O primeiro livro em prosa de Dias de Melo, Mar Rubro, foi editado precisamente há cinquenta anos. Inaugura o denominado ciclo da baleia, do qual faz parte a mais emblemática obra do autor, Pedras Negras, vinda a público no ano já distante de 1964. Seguir-se-ia, volvida mais de uma década, em 1976, Mar Pela Proa. Não resistimos, porém, a introduzir, neste mesmo ciclo, o volume Vida Vivida em Terras de Baleeiros, de 1983, uma extraordinária monografia historiando a saga da caça ao cachalote na ilha do Pico desde os tempos do lendário capitão Anselmo.
O universo das «crónicas romanceadas» de Mar Rubro, é o sul do Pico, mais concretamente a freguesia da Calheta de Nesquim, terra natal do autor. É por isso que descreve com alguns dos seus melhores textos essa pequena localidade, isolada, como tantas outras, na costa da «ilha negra», sem nada que a notabilizasse, sem especial recurso ou nenhuma glória que não fosse a bravura dos seus homens. «Todavia são belos os seus matos, que, lá no alto, no interior da ilha, se requebram em curvas gráceis de oiteiros e montes, e montanhas, revestidos de verduras, ou se alargam em extensos vales silenciosos, atapetados de amplos relvados, marchetados de compridos renques de cedros e azevinhos e, de onde em onde, purificados pela bênção das águas tranquilas e transparentes de charcos, paúis e lagoas».

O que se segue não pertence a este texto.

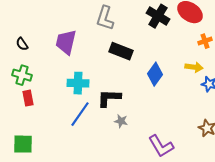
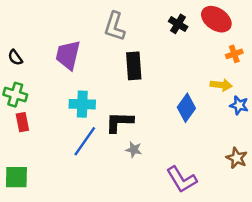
black cross: (158, 16) -> (178, 24), size x0.7
black rectangle: (121, 51) -> (134, 66), turned 65
blue diamond: (155, 74) -> (186, 108), moved

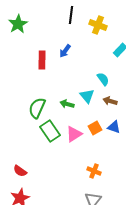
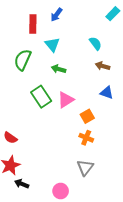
cyan triangle: (87, 96) -> (52, 44), moved
green semicircle: (37, 108) -> (23, 60), moved
orange square: (95, 128) -> (87, 116), moved

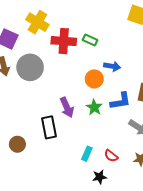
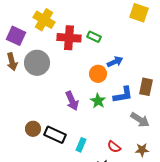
blue arrow: (112, 66) -> (115, 62), turned -35
black rectangle: (49, 127) -> (55, 135), moved, turned -55
brown circle: (17, 144) -> (33, 129), moved
cyan rectangle: (87, 154) -> (81, 145), moved

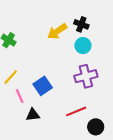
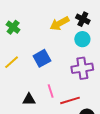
blue square: (43, 86) -> (42, 58), moved
pink line: (20, 96) -> (51, 91), moved

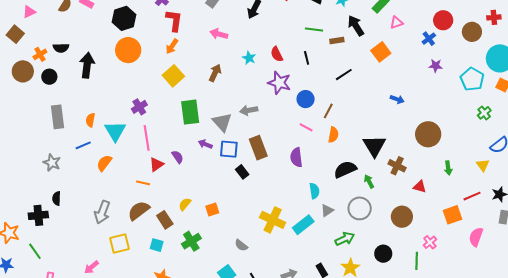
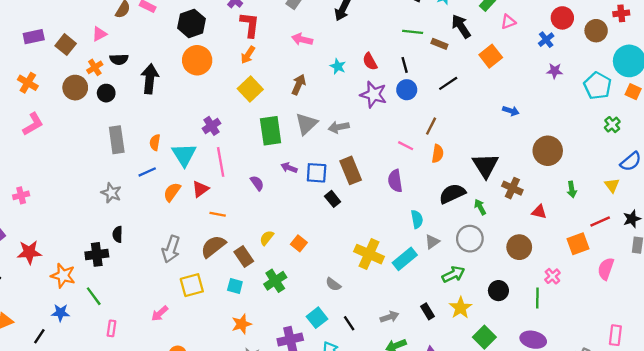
pink triangle: (29, 12) -> (99, 34), moved
brown rectangle: (337, 40) -> (439, 44), turned 32
blue circle: (306, 99) -> (407, 90), moved
gray triangle: (222, 122) -> (306, 124), moved, turned 30
red triangle: (156, 164) -> (200, 189), moved
orange square: (212, 210) -> (299, 243), turned -32

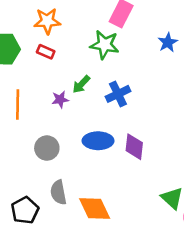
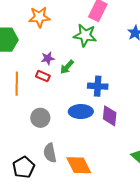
red rectangle: (46, 52) -> (43, 76), moved
blue cross: (118, 94) -> (98, 86), moved, turned 30
purple star: (60, 99) -> (48, 58), moved

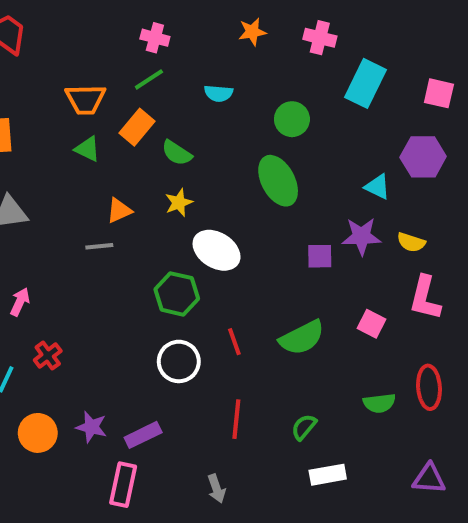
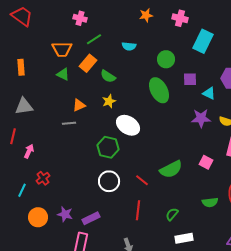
pink cross: (155, 38) -> (80, 18), moved
purple square: (320, 256) -> (190, 79), moved
red line: (234, 342) -> (142, 180), moved, turned -32

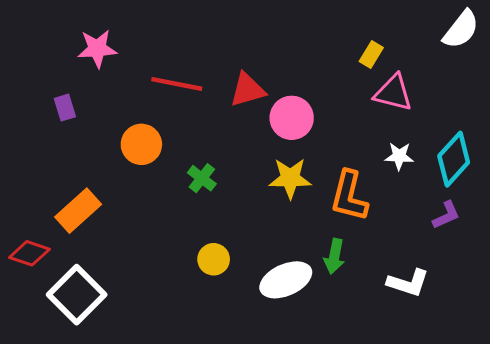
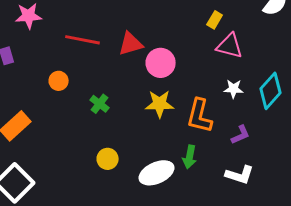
orange circle: (141, 144) -> (59, 81), size x0.7
purple L-shape: (446, 215) -> (241, 135), moved

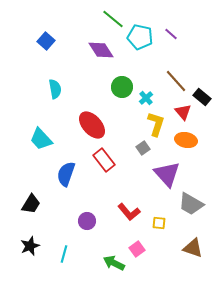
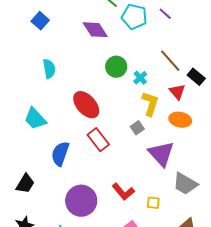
purple circle: (87, 221) -> (81, 201), size x1.8

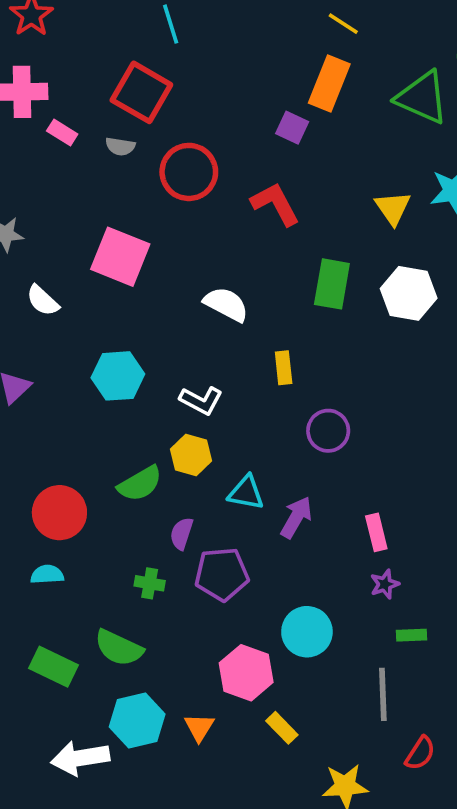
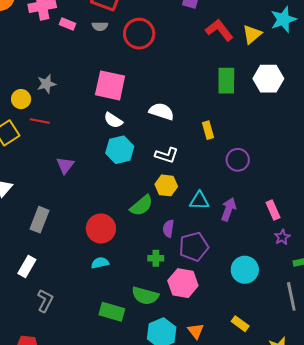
red L-shape: (275, 204) -> (219, 30), moved
yellow triangle: (393, 208) -> (252, 34), turned 35
white semicircle: (43, 301) -> (113, 120), moved
white semicircle: (226, 304) -> (161, 111), moved
pink hexagon: (246, 673) -> (183, 283), moved

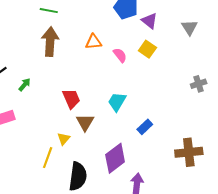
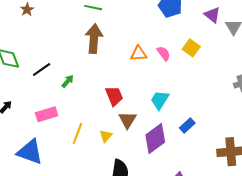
purple triangle: (149, 21) -> (212, 15), moved
orange triangle: (93, 42) -> (138, 54), moved
yellow line: (48, 158) -> (77, 134), moved
purple diamond: (115, 158) -> (155, 139), moved

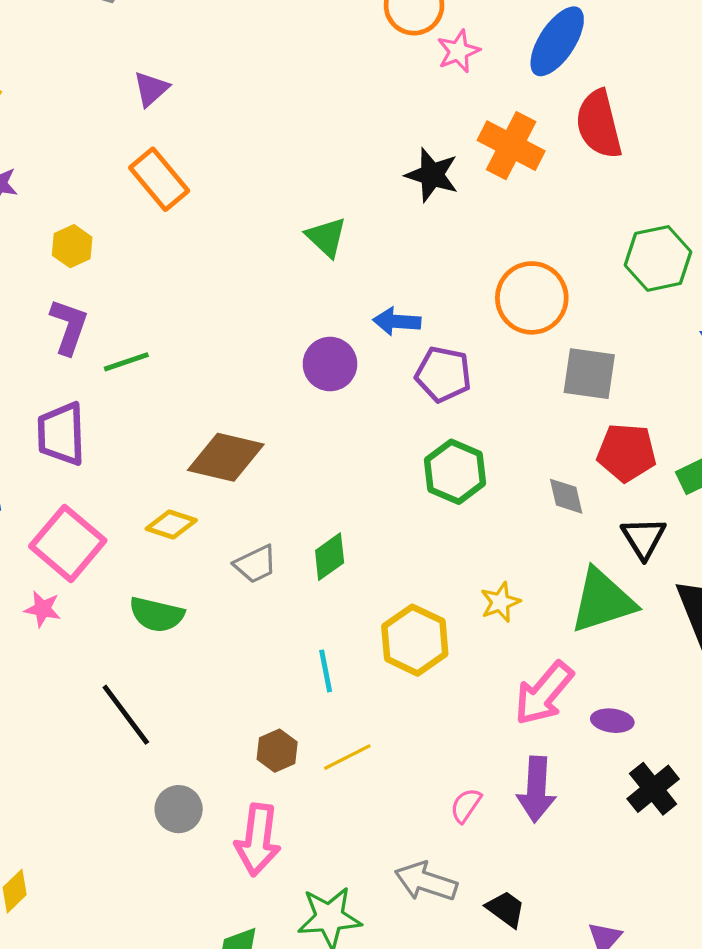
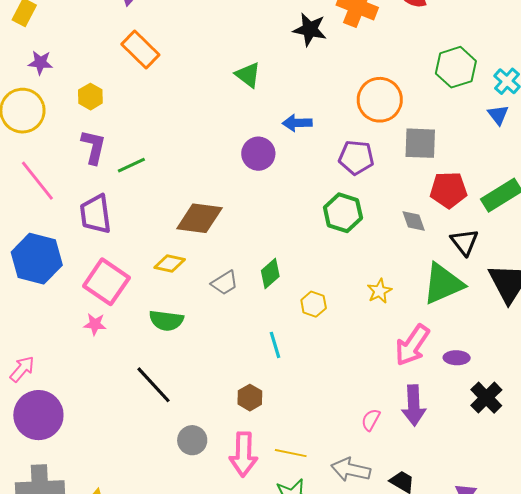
purple pentagon: (443, 374) -> (356, 157), moved
yellow hexagon: (415, 640) -> (314, 304), moved, size x0.6
yellow line: (347, 757) -> (291, 453), moved, turned 44

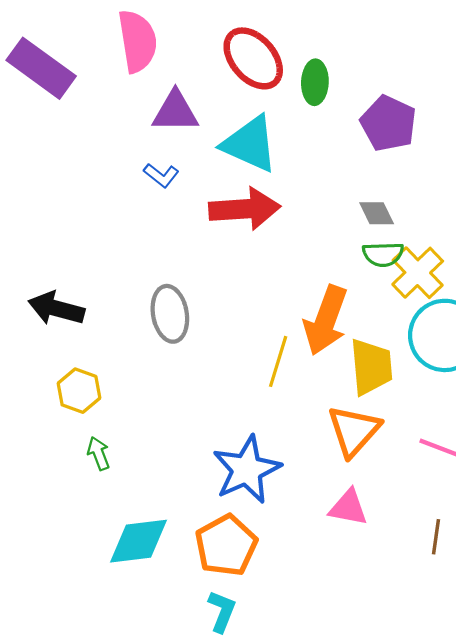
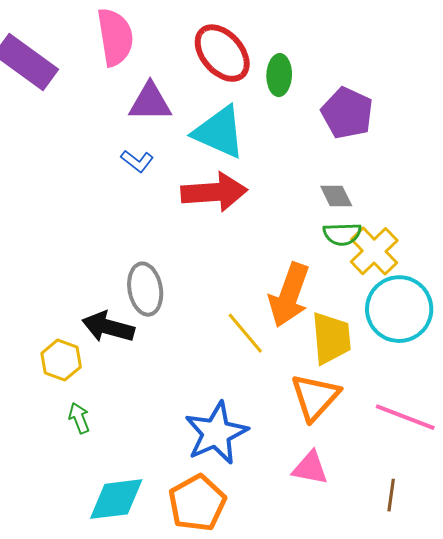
black arrow: (56, 308) -> (108, 327), moved
yellow line: (278, 361) -> (245, 333), turned -57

As noites de temporal no pequeno povoado, onde em muitas casas as vidraças estavam iluminadas pelas candeias de azeite de baleia, quando o vento parecia rebentar portas e janelas e o mar, na costa, parecia tragar a terra.
E são as longas tardes na casa dos botes escutando as façanhas dos mais velhos: Mestre José Faidoca, a quem o nosso autor chama Mestre dos mestres, pela valentia e pela confiança que incutia aos homens da sua companha nos momentos decisivos; Capitão Medina, que regressara depois de muitos anos emigrado nos Estados Unidos, estabelecido em S. Diego da Califórnia, onde prosperou na pesca do atum, fôra voluntário na Segunda Guerra Mundial e alcançara o posto de Commander da Marinha de Guerra daquele país; João Caçolha, Mestre João Silveira, Mestre João Graxinha, entre muitos outros.
Mas seria sem qualquer dúvida a memória da infância, quando o povo da freguesia despertava subitamente e corria desde as terras mais elevadas, ou das casas térreas, corria pelos carreiros íngremes na pressa de arriar os botes com seus apetrechos, os remos, as celhas, os arpões, reunir os sete homens da cada embarcação, seis remadores, mais o esparrela que à popa segurava o leme, içar as velas, ou, nos tempos mais recentes, esperar que arrancassem os motores da gasolina, para então, apressadamente amarrados, zarparem primeiro que os seus mais directos competidores, os «ribeiras», e os «vilas» das Lajes. «Para que assim acontecesse, bastaria (...) ter ouvido, em dias repetidos, o estalar do foguete no céu azul da minha freguesia e aquele grito vibrante, estranhamente vibrante, repetido por dezenas e dezenas de vozes – baleia! baleia! (...) a imagem, cheia de movimento, dos baleeiros a correrem, a correrem como loucos, de saquinhas de chita e casacos de cotim, frocas de angrim, sueras de lã dependuradas dos braços, a caminho do porto, a caminho do mar.»
Depois de arpoada a baleia, quando havia casa de derreter na Calheta, o esforço brutal, em dias de sol, a rasgar o cetáceo, começando por separar do corpo a grande cabeça, retirar o toicinho, aproveitar o esparmacete, o óleo mais valioso, tudo isto suportando o indiscritível fedor da carne esfacelada desse animal gigantesco. «Jorrava o sangue, quando as baleias eram decepadas e esfoladas, espirravam gorduras, quando as cabeças eram abertas, vazadas, esquartejadas, desventravam-se vísceras, à medida que os escalhos inchavam e apodreciam». Então as águas tingidas de sangue tomavam uma cor avermelhada em redor do pequeno porto, a cor rubra.
Dias de Melo é hoje um autor com obra que se reparte por mais de vinte títulos que incluem a poesia, o conto, a crónica, narrativa de viagem, etnografia. Porém, no seu coração houve sempre um espaço predilecto para os baleeiros do Pico.
Mário Machado Fraião
1 comentário:
FAR, que me dizes da decadência que vai pelo teu blogue que até já se dedica aos "ciclos da baleia"?